Si les sursauts gamma, bouffées éphémères  mais très violentes de rayonnement de haute énergie, sont régulièrement détectés aujourd'hui grâce aux satellites dédiés à leur traque, ils ne finissent pas de surprendre la communauté scientifique. Le sursaut gamma GRB080916C (C pour 3ème Gamma Ray Burst ou sursaut gamma détecté durant la journée du 16 septembre 2008) n'échappe pas à la règle puisqu'il s'avère être grâce aux observations de Fermi le plus énergétique sursaut jamais détecté, même si il ne détient pas le record de distance acquis par GRB080913, surpris trois jours plus tôt.
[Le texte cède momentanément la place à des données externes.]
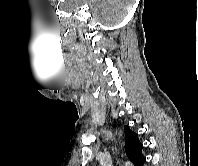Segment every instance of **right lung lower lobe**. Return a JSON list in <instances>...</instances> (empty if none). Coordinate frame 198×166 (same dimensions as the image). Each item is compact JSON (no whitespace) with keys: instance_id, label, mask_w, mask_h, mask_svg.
Masks as SVG:
<instances>
[{"instance_id":"1","label":"right lung lower lobe","mask_w":198,"mask_h":166,"mask_svg":"<svg viewBox=\"0 0 198 166\" xmlns=\"http://www.w3.org/2000/svg\"><path fill=\"white\" fill-rule=\"evenodd\" d=\"M145 161H146V159H145V160H144V162L141 164V166H143V165H144Z\"/></svg>"}]
</instances>
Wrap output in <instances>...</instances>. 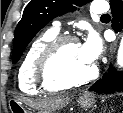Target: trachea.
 <instances>
[{
  "instance_id": "3493384b",
  "label": "trachea",
  "mask_w": 123,
  "mask_h": 113,
  "mask_svg": "<svg viewBox=\"0 0 123 113\" xmlns=\"http://www.w3.org/2000/svg\"><path fill=\"white\" fill-rule=\"evenodd\" d=\"M102 18H110V15L109 14H104L101 16Z\"/></svg>"
}]
</instances>
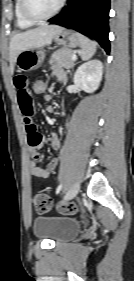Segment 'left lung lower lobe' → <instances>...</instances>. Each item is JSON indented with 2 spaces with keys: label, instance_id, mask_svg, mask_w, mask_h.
Wrapping results in <instances>:
<instances>
[{
  "label": "left lung lower lobe",
  "instance_id": "1",
  "mask_svg": "<svg viewBox=\"0 0 134 281\" xmlns=\"http://www.w3.org/2000/svg\"><path fill=\"white\" fill-rule=\"evenodd\" d=\"M109 10L110 0H69L64 10L48 21L93 37L109 53Z\"/></svg>",
  "mask_w": 134,
  "mask_h": 281
}]
</instances>
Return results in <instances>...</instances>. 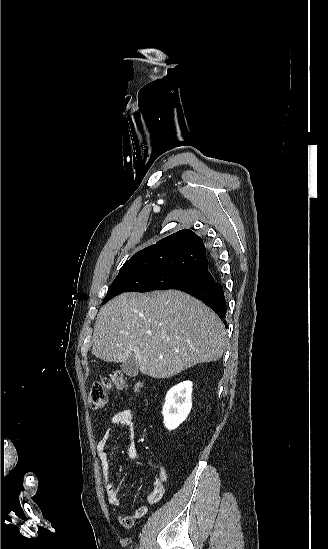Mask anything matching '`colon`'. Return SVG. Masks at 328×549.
I'll list each match as a JSON object with an SVG mask.
<instances>
[{
    "label": "colon",
    "instance_id": "1",
    "mask_svg": "<svg viewBox=\"0 0 328 549\" xmlns=\"http://www.w3.org/2000/svg\"><path fill=\"white\" fill-rule=\"evenodd\" d=\"M129 386V383L118 372L110 374L99 382H95L88 395V403L92 409H101L106 406L108 402V395L113 390H122ZM142 387L141 382L133 384V388L138 391ZM118 520L120 524L126 528H130L134 522V516L132 515H119Z\"/></svg>",
    "mask_w": 328,
    "mask_h": 549
}]
</instances>
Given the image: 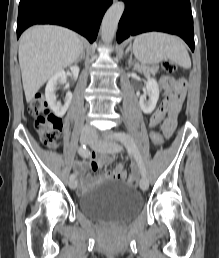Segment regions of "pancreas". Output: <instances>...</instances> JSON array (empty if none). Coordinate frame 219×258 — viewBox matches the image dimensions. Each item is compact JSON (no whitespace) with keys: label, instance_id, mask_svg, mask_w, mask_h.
<instances>
[{"label":"pancreas","instance_id":"obj_1","mask_svg":"<svg viewBox=\"0 0 219 258\" xmlns=\"http://www.w3.org/2000/svg\"><path fill=\"white\" fill-rule=\"evenodd\" d=\"M137 68L139 70L155 73L156 71H158L159 66L158 65H153V66H144V65L139 66V65H137Z\"/></svg>","mask_w":219,"mask_h":258}]
</instances>
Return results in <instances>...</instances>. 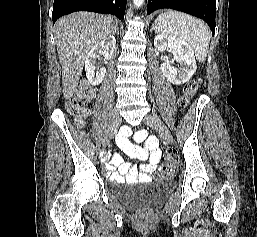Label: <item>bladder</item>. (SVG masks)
<instances>
[{"label":"bladder","mask_w":257,"mask_h":237,"mask_svg":"<svg viewBox=\"0 0 257 237\" xmlns=\"http://www.w3.org/2000/svg\"><path fill=\"white\" fill-rule=\"evenodd\" d=\"M169 190L168 182L157 181L147 188L130 190L120 199L122 203L134 209L154 208L162 202Z\"/></svg>","instance_id":"bladder-1"}]
</instances>
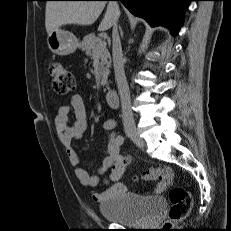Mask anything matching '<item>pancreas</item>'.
<instances>
[{"mask_svg": "<svg viewBox=\"0 0 231 231\" xmlns=\"http://www.w3.org/2000/svg\"><path fill=\"white\" fill-rule=\"evenodd\" d=\"M100 40L94 34L85 36L82 42L79 44V48L85 52L87 56L92 59L99 57L101 59L99 63V69L101 74V85H107V77L109 75V68L111 66V59L109 51L106 49L99 48Z\"/></svg>", "mask_w": 231, "mask_h": 231, "instance_id": "pancreas-1", "label": "pancreas"}]
</instances>
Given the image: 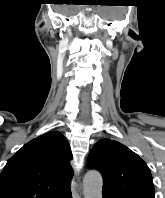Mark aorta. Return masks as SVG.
<instances>
[{
  "instance_id": "1",
  "label": "aorta",
  "mask_w": 165,
  "mask_h": 198,
  "mask_svg": "<svg viewBox=\"0 0 165 198\" xmlns=\"http://www.w3.org/2000/svg\"><path fill=\"white\" fill-rule=\"evenodd\" d=\"M103 179L96 170H90L83 179L84 198H102Z\"/></svg>"
}]
</instances>
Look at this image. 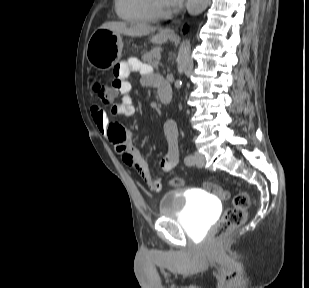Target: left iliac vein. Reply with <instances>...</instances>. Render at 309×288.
<instances>
[{
	"mask_svg": "<svg viewBox=\"0 0 309 288\" xmlns=\"http://www.w3.org/2000/svg\"><path fill=\"white\" fill-rule=\"evenodd\" d=\"M194 162L196 166L198 167H203L205 163V159L202 153L200 152H195L194 154Z\"/></svg>",
	"mask_w": 309,
	"mask_h": 288,
	"instance_id": "left-iliac-vein-1",
	"label": "left iliac vein"
}]
</instances>
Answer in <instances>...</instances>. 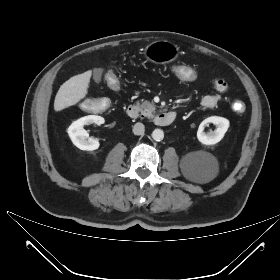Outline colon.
Segmentation results:
<instances>
[{"mask_svg": "<svg viewBox=\"0 0 280 280\" xmlns=\"http://www.w3.org/2000/svg\"><path fill=\"white\" fill-rule=\"evenodd\" d=\"M166 73L174 78L188 83H195L200 78V73L197 69L179 64L178 62L171 61L166 64ZM121 70L118 65L112 64L104 69L103 75L106 83L111 89L117 90L119 86L118 77ZM107 106V102L103 99H94L84 102V107L87 110L99 112ZM233 110L236 113H243L245 111L244 103L236 101L232 105Z\"/></svg>", "mask_w": 280, "mask_h": 280, "instance_id": "obj_1", "label": "colon"}]
</instances>
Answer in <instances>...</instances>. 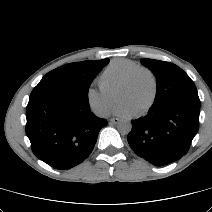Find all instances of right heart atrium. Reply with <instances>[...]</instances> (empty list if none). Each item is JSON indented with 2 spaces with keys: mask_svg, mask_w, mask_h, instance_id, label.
Here are the masks:
<instances>
[{
  "mask_svg": "<svg viewBox=\"0 0 212 212\" xmlns=\"http://www.w3.org/2000/svg\"><path fill=\"white\" fill-rule=\"evenodd\" d=\"M86 97L90 109L100 116H104L108 113L113 102L112 94L102 87L99 89H89Z\"/></svg>",
  "mask_w": 212,
  "mask_h": 212,
  "instance_id": "1",
  "label": "right heart atrium"
}]
</instances>
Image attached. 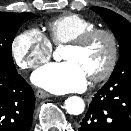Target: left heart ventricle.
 I'll return each mask as SVG.
<instances>
[{
    "mask_svg": "<svg viewBox=\"0 0 131 131\" xmlns=\"http://www.w3.org/2000/svg\"><path fill=\"white\" fill-rule=\"evenodd\" d=\"M110 57V44L106 37L98 36L85 48L66 47L62 58L65 61L76 62L89 77L103 70Z\"/></svg>",
    "mask_w": 131,
    "mask_h": 131,
    "instance_id": "obj_1",
    "label": "left heart ventricle"
}]
</instances>
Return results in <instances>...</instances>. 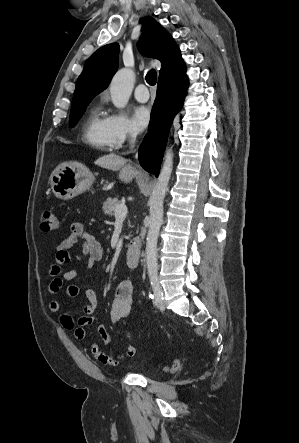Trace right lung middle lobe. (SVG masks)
Instances as JSON below:
<instances>
[{
    "label": "right lung middle lobe",
    "instance_id": "1",
    "mask_svg": "<svg viewBox=\"0 0 299 443\" xmlns=\"http://www.w3.org/2000/svg\"><path fill=\"white\" fill-rule=\"evenodd\" d=\"M90 103V101L79 104L77 106H74L71 108V113H70V126L74 127L77 123V121L80 119V117L82 116V113L85 111L86 106Z\"/></svg>",
    "mask_w": 299,
    "mask_h": 443
}]
</instances>
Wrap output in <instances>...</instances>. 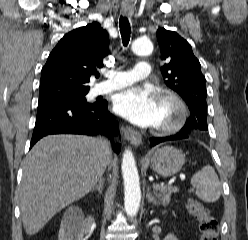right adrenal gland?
<instances>
[{
  "label": "right adrenal gland",
  "mask_w": 248,
  "mask_h": 240,
  "mask_svg": "<svg viewBox=\"0 0 248 240\" xmlns=\"http://www.w3.org/2000/svg\"><path fill=\"white\" fill-rule=\"evenodd\" d=\"M104 179L101 178L98 184L92 189V191L97 190L99 194H102L103 186H104Z\"/></svg>",
  "instance_id": "right-adrenal-gland-1"
}]
</instances>
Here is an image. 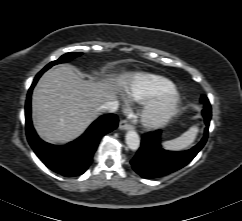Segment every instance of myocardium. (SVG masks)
Wrapping results in <instances>:
<instances>
[{
	"mask_svg": "<svg viewBox=\"0 0 242 221\" xmlns=\"http://www.w3.org/2000/svg\"><path fill=\"white\" fill-rule=\"evenodd\" d=\"M180 103V95L175 89L149 100L140 112L141 124L149 129L162 127L175 115Z\"/></svg>",
	"mask_w": 242,
	"mask_h": 221,
	"instance_id": "obj_1",
	"label": "myocardium"
}]
</instances>
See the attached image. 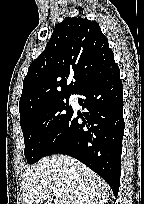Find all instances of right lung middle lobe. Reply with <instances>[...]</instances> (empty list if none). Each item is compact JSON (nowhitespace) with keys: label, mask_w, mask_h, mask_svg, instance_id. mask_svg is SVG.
<instances>
[{"label":"right lung middle lobe","mask_w":144,"mask_h":204,"mask_svg":"<svg viewBox=\"0 0 144 204\" xmlns=\"http://www.w3.org/2000/svg\"><path fill=\"white\" fill-rule=\"evenodd\" d=\"M70 95L53 98L20 116L24 135L25 158L33 164L45 153L72 113ZM67 99L64 103L63 99Z\"/></svg>","instance_id":"dd1d6c3e"}]
</instances>
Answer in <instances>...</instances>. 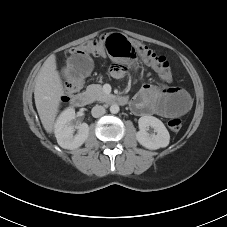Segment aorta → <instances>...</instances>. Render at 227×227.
I'll return each instance as SVG.
<instances>
[{
    "label": "aorta",
    "mask_w": 227,
    "mask_h": 227,
    "mask_svg": "<svg viewBox=\"0 0 227 227\" xmlns=\"http://www.w3.org/2000/svg\"><path fill=\"white\" fill-rule=\"evenodd\" d=\"M119 106L117 104H113L110 106V112L112 114H117L119 112Z\"/></svg>",
    "instance_id": "obj_1"
}]
</instances>
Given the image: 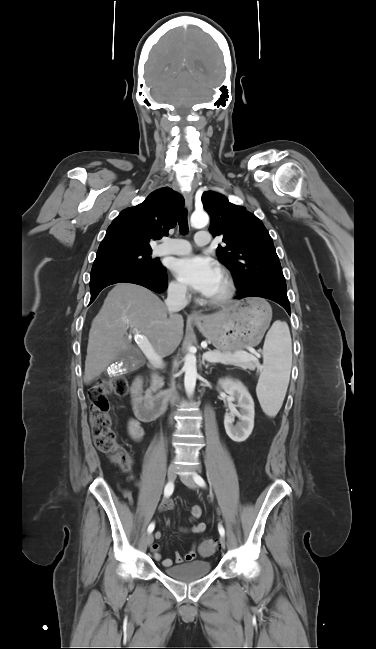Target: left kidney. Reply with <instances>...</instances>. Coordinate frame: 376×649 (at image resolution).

L'énergie dégagée lors de l'explosion de l'étoile surpasse par un facteur cent celle d'une supernova « classique », ceci en considérant que l'émission provient d'un cône étroit pointant vers la Terre.
Le sursaut gamma détecté par Fermi montre également des propriétés remarquables : une durée de l'émission prompte à haute énergie de 23 minutes et un retard de 5 secondes entre les photons les plus énergétiques (supérieure à 100 MeV soit 100 millions d'électron-Volt [2]) et ceux de plus basse énergie (inférieur à 1 MeV). L'hypothèse avancée par les scientifiques pour expliquer ce décalage temporel repose sur des zones d'émissions distinctes. Ils évoquent également la possibilité que différents types de particules sont accélérés par les chocs successifs produits par l'explosion. Ceci est important pour mieux cerner les mécanismes d'accélérations des particules.

 
Boule de feu aux confins de l’Univers

Evolution du sursaut GRB080916C durant les 100 premières secondes après sa détection. Les deux bandes hautes énergie (figures du milieu et du bas) indique clairement un retard dans l'émission gamma observée par rapport à la bande basse énergie (figure du haut).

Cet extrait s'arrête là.